The Sustainable Development Goals in Suriname
The Sustainable Development Goals are a global call to action to end poverty, protect the earth's environment and climate, and ensure that people everywhere can enjoy peace and prosperity. These are the goals the UN is working on in Suriname:
21 September 2023
President Santokhi Addresses UN General Assembly, Urges Global Action
President Chandrikapersad Santokhi of Suriname delivered a compelling speech at the United Nations General Assembly on September 20th, focusing on pressing global issues and the need for collective action. President Santokhi emphasized the lack of substantial progress in achieving peace, prosperity, and climate stability worldwide since his previous addresses to the UN. He called for a new form of multilateralism that unites nations and respects international law.

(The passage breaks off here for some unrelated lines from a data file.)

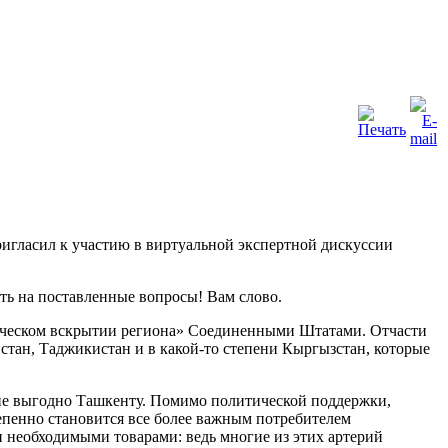
гласил к участию в виртуальной экспертной дискуссии
ить на поставленные вопросы! Вам слово.
тическом вскрытии региона» Соединенными Штатами. Отчасти
стан, Таджикистан и в какой-то степени Кыргызстан, которые
йне выгодно Ташкенту. Помимо политической поддержки,
тепенно становится все более важным потребителем
н необходимыми товарами: ведь многие из этих артерий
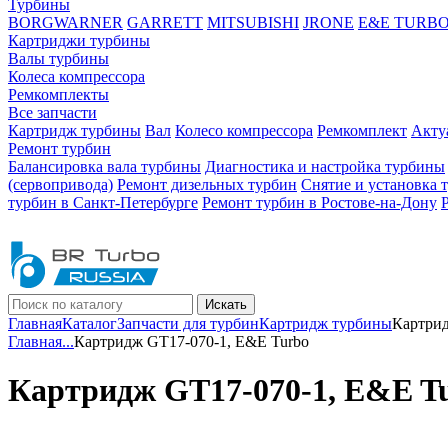
Турбины
BORGWARNER
GARRETT
MITSUBISHI
JRONE
E&E TURB
Картриджи турбины
Валы турбины
Колеса компрессора
Ремкомплекты
Все запчасти
Картридж турбины
Вал
Колесо компрессора
Ремкомплект
Акту
Ремонт турбин
Балансировка вала турбины
Диагностика и настройка турбины
(сервопривода)
Ремонт дизельных турбин
Снятие и установка 
турбин в Санкт-Петербурге
Ремонт турбин в Ростове-на-Дону
Искать
Главная
Каталог
Запчасти для турбин
Картридж турбины
Картрид
Главная
...
Картридж GT17-070-1, E&E Turbo
Картридж GT17-070-1, E&E T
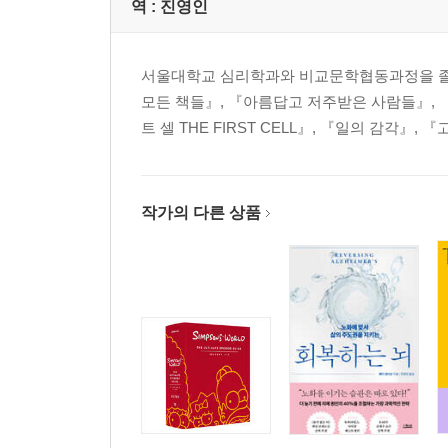
역 :
진영인
서울대학교 심리학과와 비교문학협동과정을 졸업
모든 책들』, 『아름답고 저주받은 사람들』, 『
트 셀 THE FIRST CELL』, 『일의 감각』
작가의 다른 상품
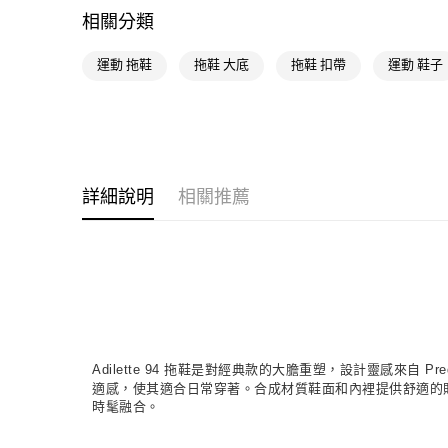
相關分類
運動 拖鞋
拖鞋 大底
拖鞋 扣帶
運動 鞋子
詳細說明
相關推薦
Adilette 94 拖鞋是對經典款的大膽重塑，設計靈感來自 
適感，使其適合日常穿著。合成材質鞋面和內裡提供舒適的貼
時髦融合。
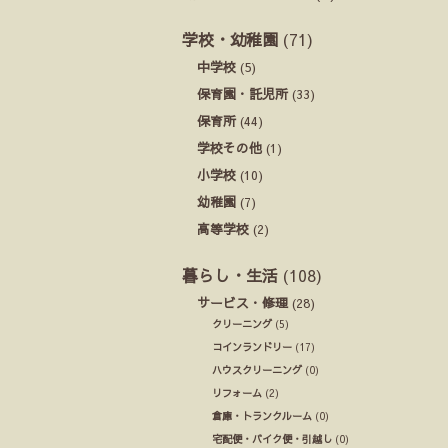
学校・幼稚園
(71)
中学校
(5)
保育園・託児所
(33)
保育所
(44)
学校その他
(1)
小学校
(10)
幼稚園
(7)
高等学校
(2)
暮らし・生活
(108)
サービス・修理
(28)
クリーニング
(5)
コインランドリー
(17)
ハウスクリーニング
(0)
リフォーム
(2)
倉庫・トランクルーム
(0)
宅配便・バイク便・引越し
(0)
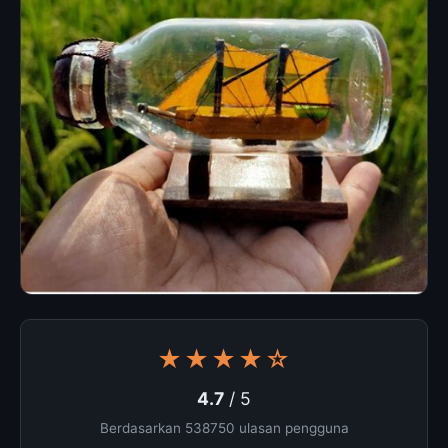
★★★★☆
4.7
/ 5
Berdasarkan 538750 ulasan pengguna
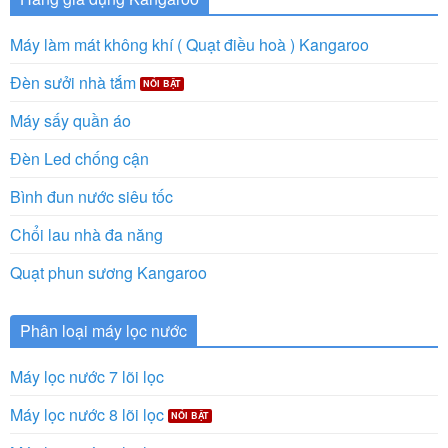
Máy làm mát không khí ( Quạt điều hoà ) Kangaroo
Đèn sưởi nhà tắm
Máy sấy quần áo
Đèn Led chống cận
Bình đun nước siêu tốc
Chổi lau nhà đa năng
Quạt phun sương Kangaroo
Phân loại máy lọc nước
Máy lọc nước 7 lõi lọc
Máy lọc nước 8 lõi lọc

The Surinamese President urged world leaders to put aside ideological differences, prioritize shared global goals, and uphold international principles. He highlighted the impact of crises on the implementation of the Sustainable Development Goals (SDGs) and the need for climate action. President Santokhi discussed Suriname's commitment to environmental sustainability while developing oil and gas resources and called for climate financing and compensation for forested countries. In conclusion, President Santokhi urged collective efforts to create a more resilient and inclusive world, emphasizing the importance of recommitting to the original goals of the United Nations Charter.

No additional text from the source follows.